Hunger Doesn’t Close for the Summer: Upcoming Legislation on Childhood Hunger

In Washington, 1 in 4 children experience hunger. Despite warm weather and the bounty of our state’s agriculture, low-income families often struggle even more with finding enough food to meet their basic needs when schools close for the summer. Without school meals, families must find the resources to provide breakfasts, lunches and snacks for their kids who are now home during the day.

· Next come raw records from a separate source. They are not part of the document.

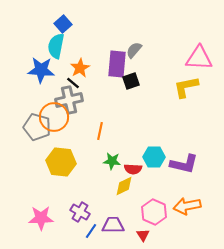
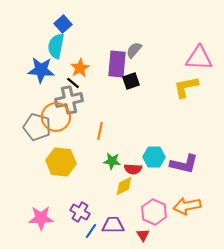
orange circle: moved 2 px right
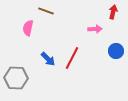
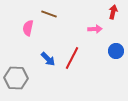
brown line: moved 3 px right, 3 px down
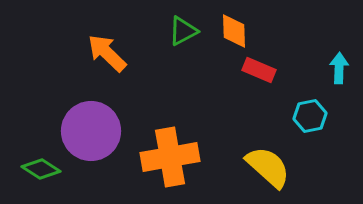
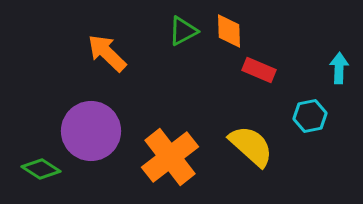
orange diamond: moved 5 px left
orange cross: rotated 28 degrees counterclockwise
yellow semicircle: moved 17 px left, 21 px up
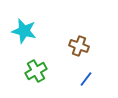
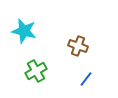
brown cross: moved 1 px left
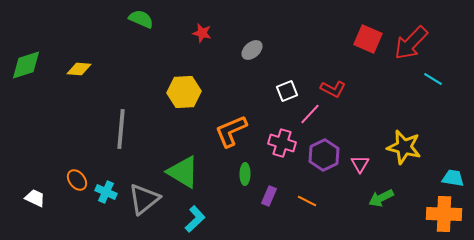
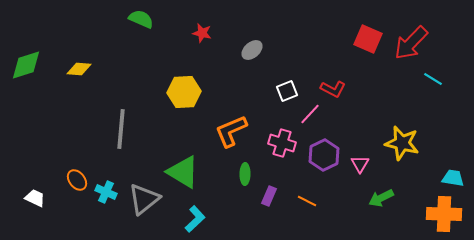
yellow star: moved 2 px left, 4 px up
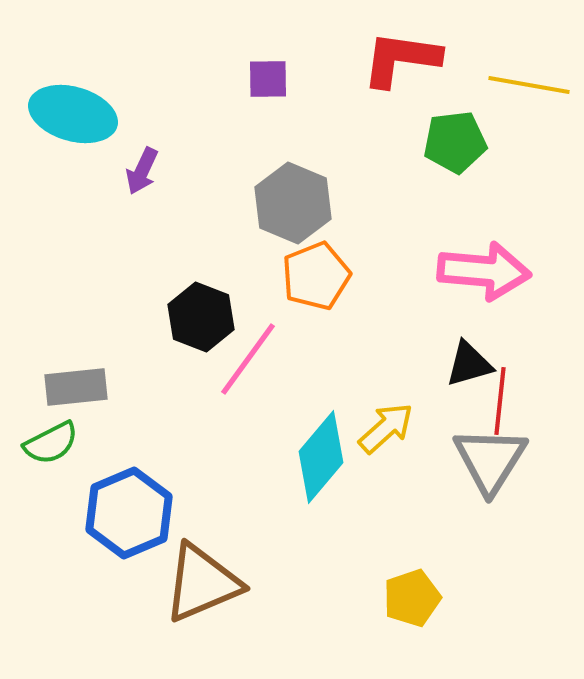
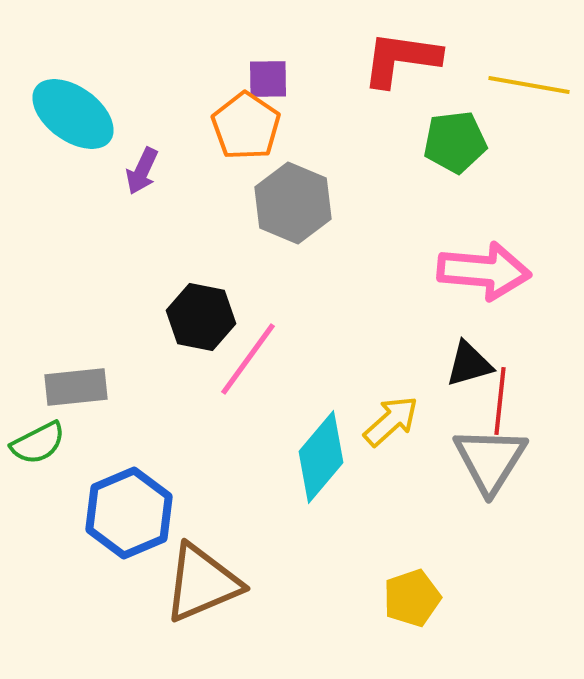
cyan ellipse: rotated 20 degrees clockwise
orange pentagon: moved 70 px left, 150 px up; rotated 16 degrees counterclockwise
black hexagon: rotated 10 degrees counterclockwise
yellow arrow: moved 5 px right, 7 px up
green semicircle: moved 13 px left
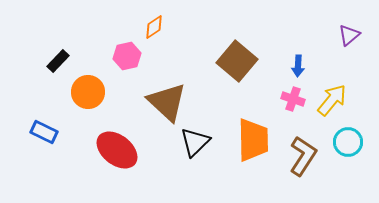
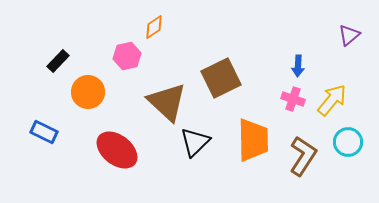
brown square: moved 16 px left, 17 px down; rotated 24 degrees clockwise
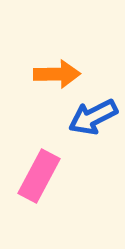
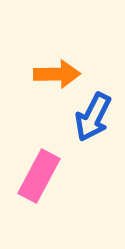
blue arrow: rotated 36 degrees counterclockwise
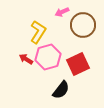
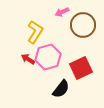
yellow L-shape: moved 3 px left
red arrow: moved 2 px right
red square: moved 3 px right, 4 px down
black semicircle: moved 1 px up
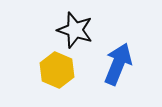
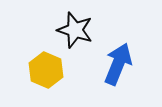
yellow hexagon: moved 11 px left
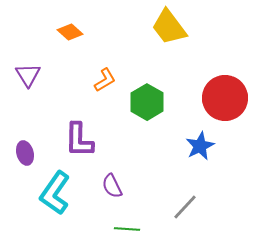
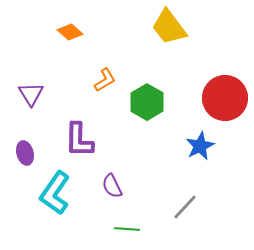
purple triangle: moved 3 px right, 19 px down
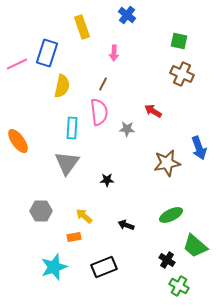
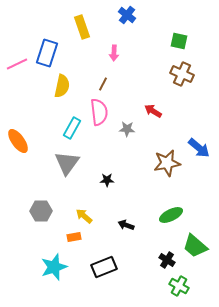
cyan rectangle: rotated 25 degrees clockwise
blue arrow: rotated 30 degrees counterclockwise
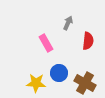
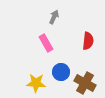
gray arrow: moved 14 px left, 6 px up
blue circle: moved 2 px right, 1 px up
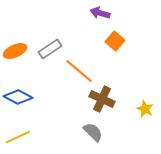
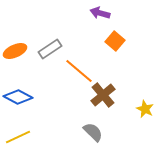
brown cross: moved 1 px right, 4 px up; rotated 25 degrees clockwise
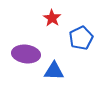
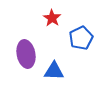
purple ellipse: rotated 72 degrees clockwise
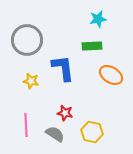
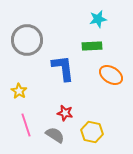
yellow star: moved 12 px left, 10 px down; rotated 21 degrees clockwise
pink line: rotated 15 degrees counterclockwise
gray semicircle: moved 1 px down
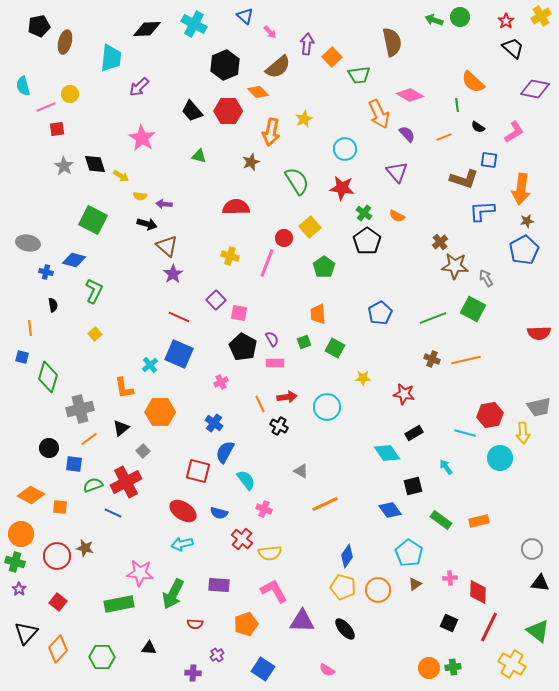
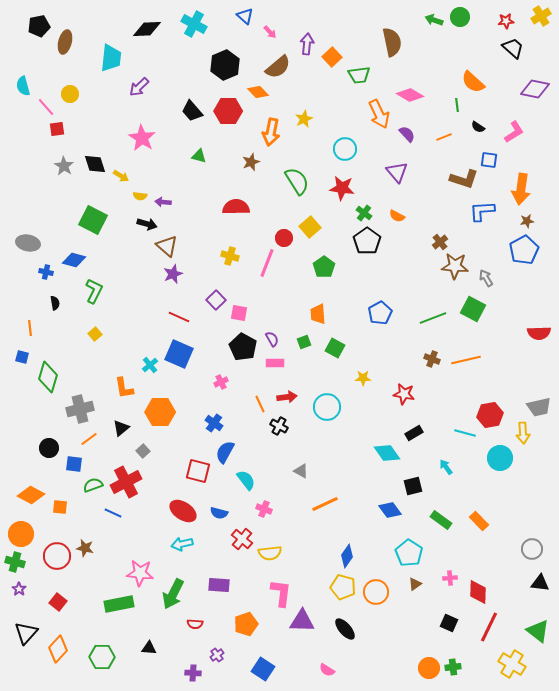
red star at (506, 21): rotated 28 degrees clockwise
pink line at (46, 107): rotated 72 degrees clockwise
purple arrow at (164, 204): moved 1 px left, 2 px up
purple star at (173, 274): rotated 12 degrees clockwise
black semicircle at (53, 305): moved 2 px right, 2 px up
orange rectangle at (479, 521): rotated 60 degrees clockwise
orange circle at (378, 590): moved 2 px left, 2 px down
pink L-shape at (274, 591): moved 7 px right, 2 px down; rotated 36 degrees clockwise
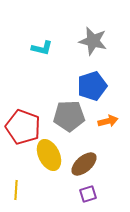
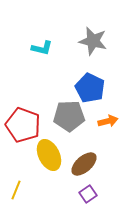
blue pentagon: moved 2 px left, 2 px down; rotated 28 degrees counterclockwise
red pentagon: moved 2 px up
yellow line: rotated 18 degrees clockwise
purple square: rotated 18 degrees counterclockwise
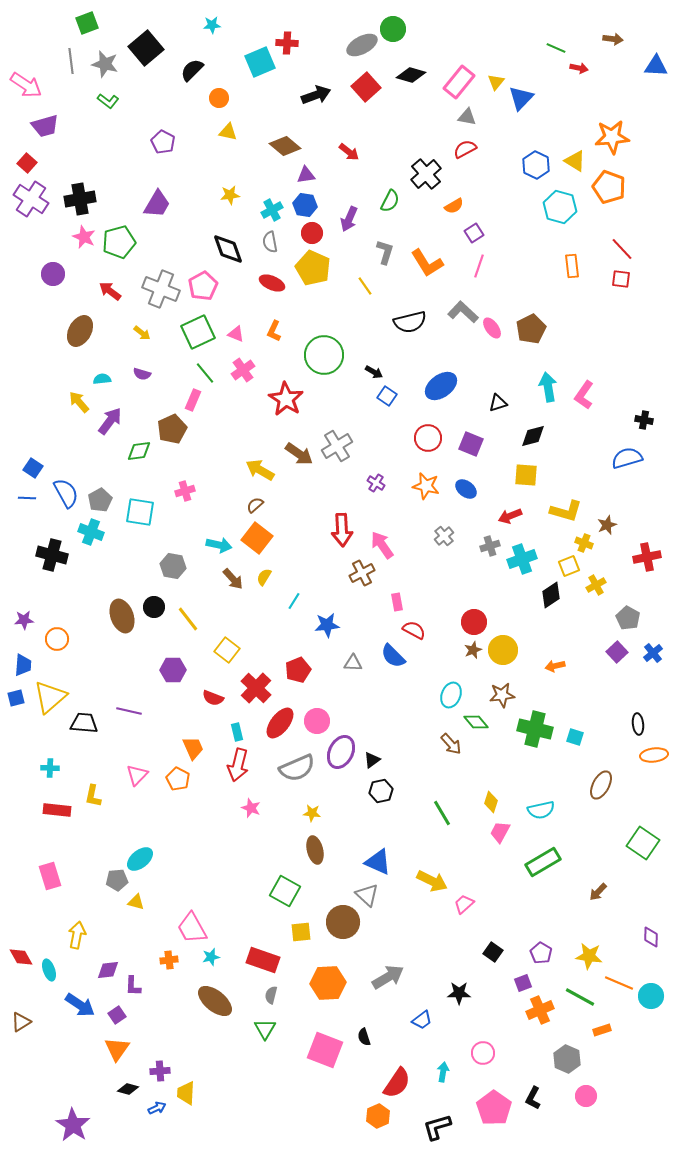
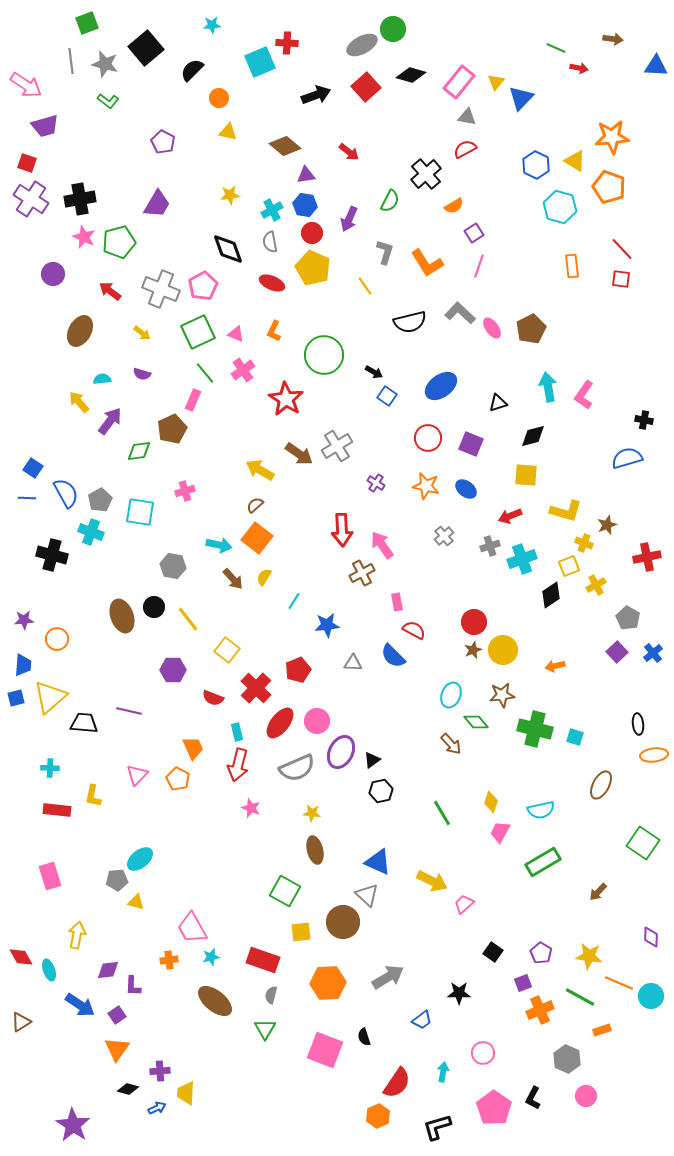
red square at (27, 163): rotated 24 degrees counterclockwise
gray L-shape at (463, 312): moved 3 px left, 1 px down
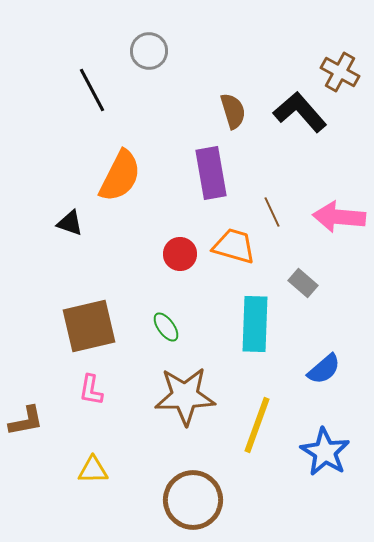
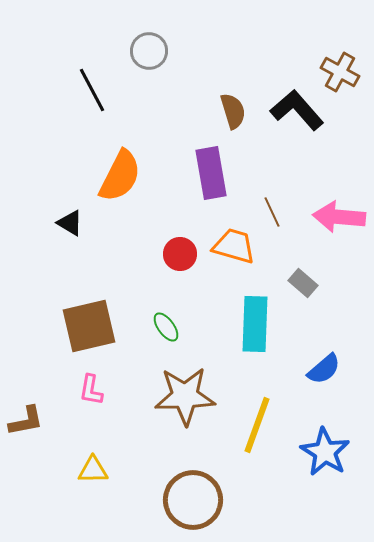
black L-shape: moved 3 px left, 2 px up
black triangle: rotated 12 degrees clockwise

Over the next few months, Congress will begin work on several important pieces of legislation that will impact the work of ending childhood hunger:

  • Federal Budget Appropriations: Congress must agree on a budget package to ensure funding for government programs and operations by the start of the next fiscal year on Oct. 1. Both the Senate and the House Agriculture Appropriations Subcommittees passed finance packages last week, proposing funding for important child nutrition programs like WIC, SNAP, and TEFAP. Additionally, the House finance package includes a provision that attempts to roll back school meal standards that call for more whole grains, less sodium, and more fruits and vegetables.
  • STOP Child Summer Hunger Act: Sen. Patty Murray is championing legislation that proposes giving an Electronic Benefits Transfer (EBT) card to families with children who are eligible for the free and reduced price school meal program with an additional $150 to be spent on food during the summer months. This proposal is based off of a pilot program (one testing area was Washington’s Clark County) that has shown high success rates in reducing hunger for families with children. The pilot program showed that hunger was reduced for these families by as much as 33%. A summer EBT program will supplement the existing Summer Food Service Program (SFSP) that provides funding for schools and private nonprofit organizations to host free summer meal sites.
  • Child Nutrition and WIC Reauthorization Act: This legislation authorizes the government programs that ensure that low-income children can access healthy food where they live, play, and go to school. This package includes our national school lunch and breakfast programs, summer meals, after school meals, and meals at child care centers. This act also governs the monthly WIC package that provides foods targeted for meeting specific nutritional needs for pregnant women, infants and young children and the Farmers Market Nutrition Program for WIC. Congress reviews and reauthorizes these programs every five years. The current act, the Healthy, Hunger Free Kids Act of 2010, will expire on September 30, 2015. That means that Congress won’t actively debate this legislation until next year; however, research and formation of priorities to expand and strengthen these programs will start now and continue over the next year.